“In one drop of water are found all the secrets of all the oceans; in one aspect of You are found all the aspects of existence.”― Kahlil Gibran
Water dreams and depression often go hand in hand. Water can show up in many ways, oceans, lakes, ponds, rain etc.. The one thing to remember when you dream about water (depressed or not) is the condition of it. Is your ocean raging, is the lake calm and crisp, or is the water murky and thick? Often the condition of the water represents your emotions, how you are truly feeling. In fact, psych-central describes falling in water as:
Water in dreams is a consistent symbol for emotions. Instead of thinking literally about this recurring symbol, may I suggest that you begin to think metaphorically? Being suspended in deep water suggests a state of being emotionally “in limbo.” Falling into oceans and other large bodies of water, similarly, is a metaphor for being in an emotional “free-fall.”
This week my dreamer Gayle D. dreams of water however, it is not an ocean, a lake or a pond, she dreams of the water literally hitting her in the face. I felt a surge of emotions rising up in myself as I read the dream for the first time. Although you will see, Gayle dreams not only of H20, but the attachment she has to family and her loyal companion Lily (her dog).
a little back ground…
I am disabled 53 years old divorced after 25 years, suffer from bi-polar severe depression, I am pretty much a loner have only 3 friends one of those is my sister my mom left with not a word when I was 14 my dad told me about 10 years ago that he never loved me. I was abused by a neighbor at age 8. My daughter won’t have anything to do with me since the divorce. She is 32 I also have 2 grandsons that she don’t let me see but at B-day parties.
I was in my kitchen washing dishes & my dog (Lilly) was underfoot as always but as I was washing dishes, the sink sprayer broke & water was going everywhere & the sprayer was flopping around like a snake. when the water hit my face I could taste that it was salty like the ocean. I then looked around to see where Lilly was & there were like 4-5 huge bags of trash next to my trash can.

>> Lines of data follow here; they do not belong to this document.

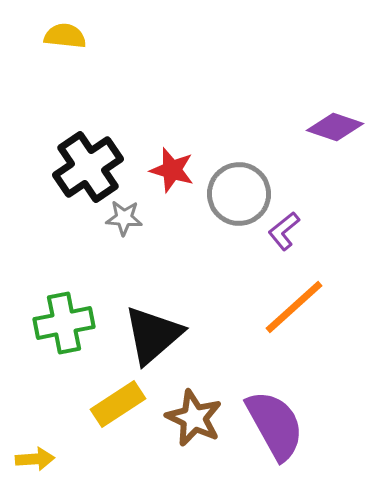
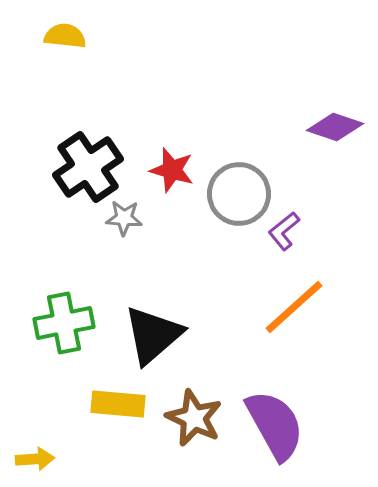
yellow rectangle: rotated 38 degrees clockwise
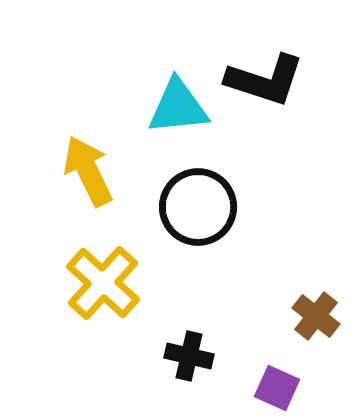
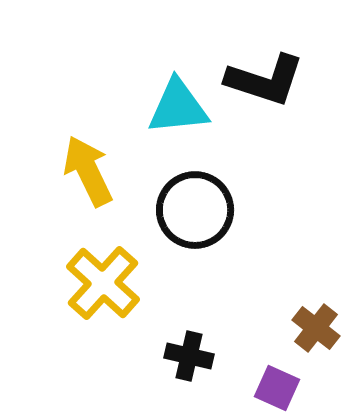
black circle: moved 3 px left, 3 px down
brown cross: moved 12 px down
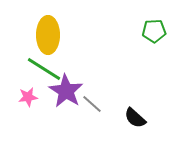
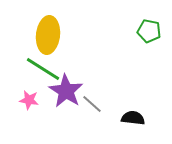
green pentagon: moved 5 px left; rotated 15 degrees clockwise
yellow ellipse: rotated 6 degrees clockwise
green line: moved 1 px left
pink star: moved 1 px right, 3 px down; rotated 18 degrees clockwise
black semicircle: moved 2 px left; rotated 145 degrees clockwise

Lilly was like half way inside one of the bags eating the trash as if she were starving. She was covered in trash. (which she has never gotten in the trash in real life) I yelled at her “Look what a mess you have made” & I woke up & actually had tears running down my face.

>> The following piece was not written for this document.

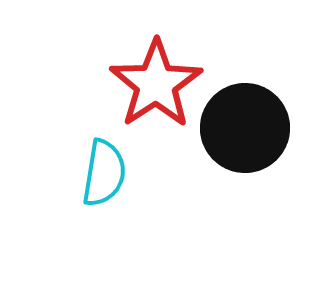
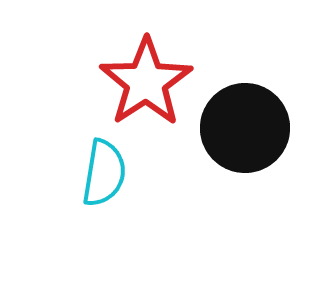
red star: moved 10 px left, 2 px up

Kitchen: Often the kitchen represents a sense of family. A place to gather together, in the old times all families gathered in the kitchen to talk, to share meals. I feel in this dream the kitchen may represent your place in your family. You are with your dog, your best friend. A loyal companion.
I feel washing the dishes, since it is a chore you absolutely hate, is abt taking the time to wash out old emotions. Dishes need to be taken care of carefully, so are your emotions. Sometimes, when I have to dig out stuff from my past that is terrible and scary, I too resist… The act of washing dishes seems to represent the “daily” facing of these emotions. Washing off the “pain”.

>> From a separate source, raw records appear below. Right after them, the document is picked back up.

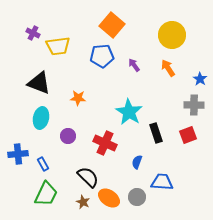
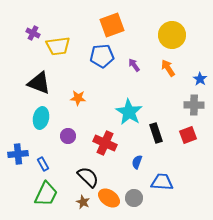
orange square: rotated 30 degrees clockwise
gray circle: moved 3 px left, 1 px down
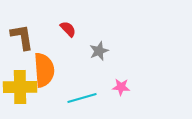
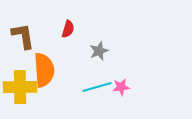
red semicircle: rotated 60 degrees clockwise
brown L-shape: moved 1 px right, 1 px up
pink star: rotated 12 degrees counterclockwise
cyan line: moved 15 px right, 11 px up
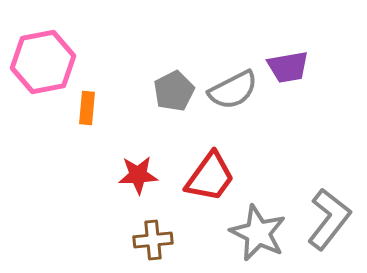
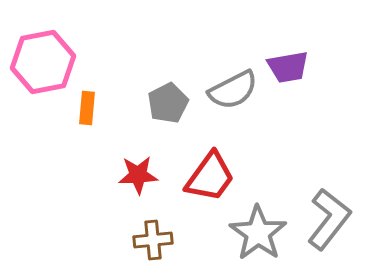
gray pentagon: moved 6 px left, 12 px down
gray star: rotated 10 degrees clockwise
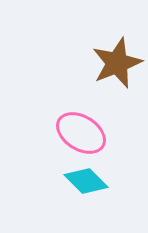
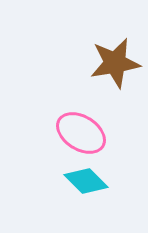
brown star: moved 2 px left; rotated 12 degrees clockwise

Sink sprayer: Being splashed with water may represent an “awakening” . Meaning time to tend to what your emotions and feelings are telling you. Again, time to “wash them away”. The fact that you are being “sprayed” in the face leads me to believe this is like a wake up call..
Since the hose reminds you of a snake.. this leads me to believe that there is a fear of having these emotions of the past surface. Yet it is alerting you to do so. (in the presence of your therapist though!)
Which leads me to your dog. Your dog is the most loyal friend you have. You trust your dog, you can talk to your dog, your dog is unconditional love! I feel you can tell your dog anything. Just like you could tell your therapist anything. This dream seems to relate to this relationship. Stick with the ones you can trust for now. Completely!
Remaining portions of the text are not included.